I stared down at my mother’s headstone for a moment, silently asking for her forgiveness for feeling this way for the one person I’d always promised her I would protect and cherish. The feeling of relief for her forgiveness didn’t come and I turned away with the sudden choking feeling of being unable to breathe. “We need to go,” I grumbled over my shoulder.

Marissa didn’t protest as she climbed into my truck and I drove us back to the farm. She was quiet on the ride home, shooting me concerned glances across the seat. My fingers gripped the steering wheel so hard that my knuckles were turning white and aching as I attempted to control my sudden need to reach across the seat and pull her into my arms and devour those luscious lips she was now tormenting by biting them.

As soon as we got home, I locked myself in my room and took care of the ache that was tightening my balls. But no sooner than I’d taken care of it I heard her voice outside my door as she asked if I was okay and my body began to ache all over again. It would have been so easy to just open the door and pull her into my room. I could have spent hours teaching her all about the pleasures of sex. There wasn’t anything wrong with it. She was nineteen, after all, more than old enough to have a lover.

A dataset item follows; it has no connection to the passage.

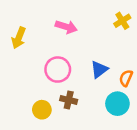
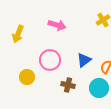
brown cross: (69, 100) -> (68, 85), moved
yellow circle: (42, 110) -> (27, 77), moved

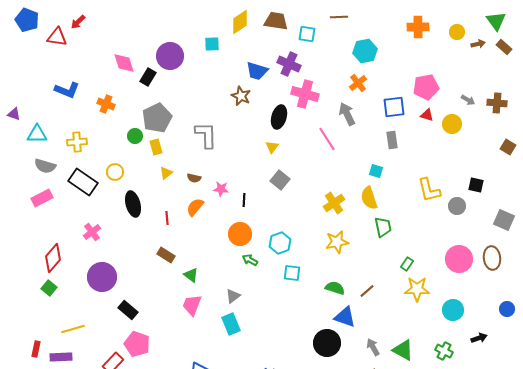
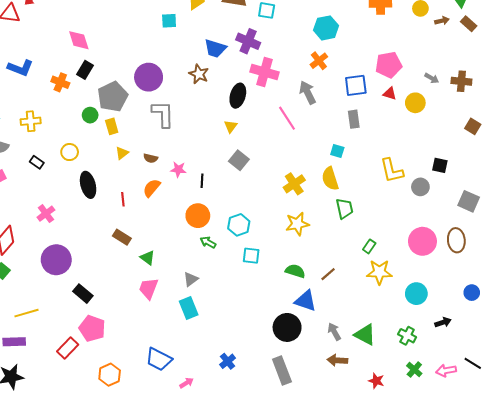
purple circle: (170, 56) -> (149, 77), moved
black rectangle: (148, 77) -> (85, 70), moved
black rectangle: (83, 182) -> (37, 162), size x0.5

My dick pulsed at pictures filling my mind at all the things I could teach Marissa. But it was my heart and brain that screamed at me that I wasn’t going to do that. No way was I going to take something that I wasn’t good enough for. Right then it was only desire fueling my need for her, not love. Although it would be all too easy to fall for her. But Marissa was too sweet, too pure and innocent to defile her just for the pleasure of having her tight little body wrapped around my dick.

I cared about Marissa, and I wanted her with a need that I’d never felt in my entire life, but I couldn’t contaminate her with my dirty past. I wouldn’t.

The feel of a soft, cool hand on my arm jerked me back from my memories of the first time I’d realized that I wanted Marissa. Startled, I looked up into a pair of blue eyes, but they weren’t the blue ones that I had come to love. Dallas gave me a small smile as she took the empty glass of tea from my hands and replaced it with a fresh one. “Easy there, tiger. It’s just me.”

I blinked at her and then glanced around the room, noticing that more people had arrived but there was still no sign of the one person I ached to see with every fiber of my being. I glanced down at my watch and realized that it was more than thirty minutes past the time the dinner was supposed to start. “Where’s Rissa?”

Dallas shrugged. “I have no idea. I guess she and Natalie are running late.” She patted me on the arm. “Don’t worry, big guy. She’ll be here soon enough though.”